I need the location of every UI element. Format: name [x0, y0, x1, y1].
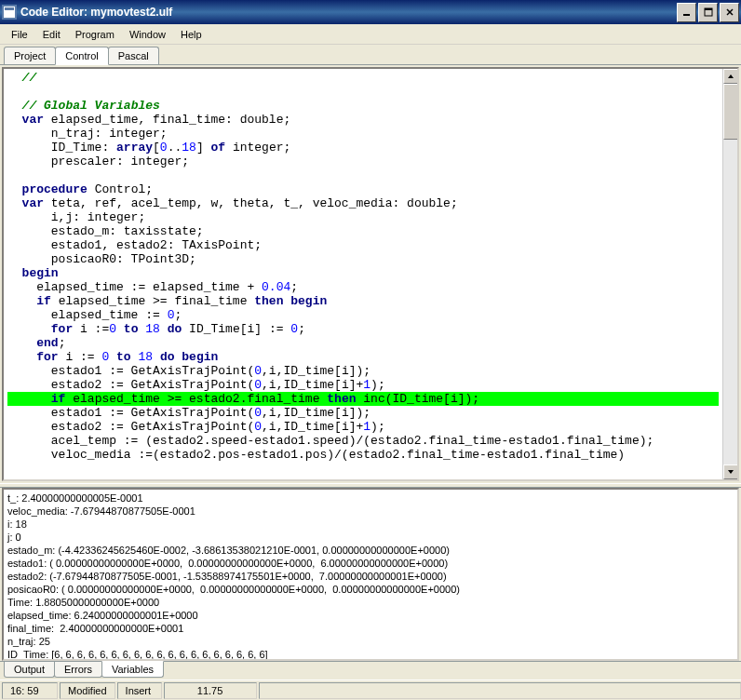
statusbar: 16: 59 Modified Insert 11.75 — [0, 680, 741, 700]
bottom-tabstrip: Output Errors Variables — [0, 661, 741, 680]
variables-panel[interactable]: t_: 2.40000000000005E-0001 veloc_media: … — [2, 488, 739, 661]
minimize-button[interactable] — [677, 3, 696, 22]
svg-rect-2 — [5, 7, 14, 10]
menu-help[interactable]: Help — [173, 27, 209, 42]
status-mode: Insert — [117, 682, 162, 699]
tab-control[interactable]: Control — [55, 47, 108, 65]
scroll-up-button[interactable] — [723, 69, 738, 84]
svg-marker-8 — [728, 74, 734, 78]
window-title: Code Editor: mymovtest2.ulf — [20, 6, 677, 19]
close-button[interactable] — [720, 3, 739, 22]
tab-project[interactable]: Project — [4, 47, 56, 64]
window-controls — [677, 3, 739, 22]
titlebar: Code Editor: mymovtest2.ulf — [0, 0, 741, 24]
status-spacer — [259, 682, 741, 699]
tab-errors[interactable]: Errors — [54, 662, 102, 678]
tab-variables[interactable]: Variables — [101, 661, 164, 678]
status-cursor: 16: 59 — [2, 682, 58, 699]
tab-output[interactable]: Output — [4, 662, 55, 678]
variables-text: t_: 2.40000000000005E-0001 veloc_media: … — [4, 490, 737, 661]
menu-program[interactable]: Program — [68, 27, 122, 42]
app-icon — [2, 5, 17, 20]
menu-file[interactable]: File — [4, 27, 35, 42]
scroll-down-button[interactable] — [723, 464, 738, 479]
bottom-panel: t_: 2.40000000000005E-0001 veloc_media: … — [0, 488, 741, 680]
code-text[interactable]: // // Global Variables var elapsed_time,… — [4, 69, 722, 464]
tab-pascal[interactable]: Pascal — [108, 47, 159, 64]
svg-marker-9 — [728, 470, 734, 474]
status-modified: Modified — [60, 682, 115, 699]
menu-window[interactable]: Window — [122, 27, 173, 42]
scroll-thumb[interactable] — [723, 84, 738, 140]
editor-scrollbar[interactable] — [722, 69, 737, 479]
menubar: File Edit Program Window Help — [0, 24, 741, 45]
menu-edit[interactable]: Edit — [35, 27, 68, 42]
code-editor[interactable]: // // Global Variables var elapsed_time,… — [2, 67, 739, 481]
top-tabstrip: Project Control Pascal — [0, 45, 741, 65]
status-time: 11.75 — [164, 682, 257, 699]
maximize-button[interactable] — [698, 3, 718, 22]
::::::
◆ **Instructions to follow**: Go line by line through the data above and count those holding "text"; report the number alone.

◆ **Answer to this exercise**: 2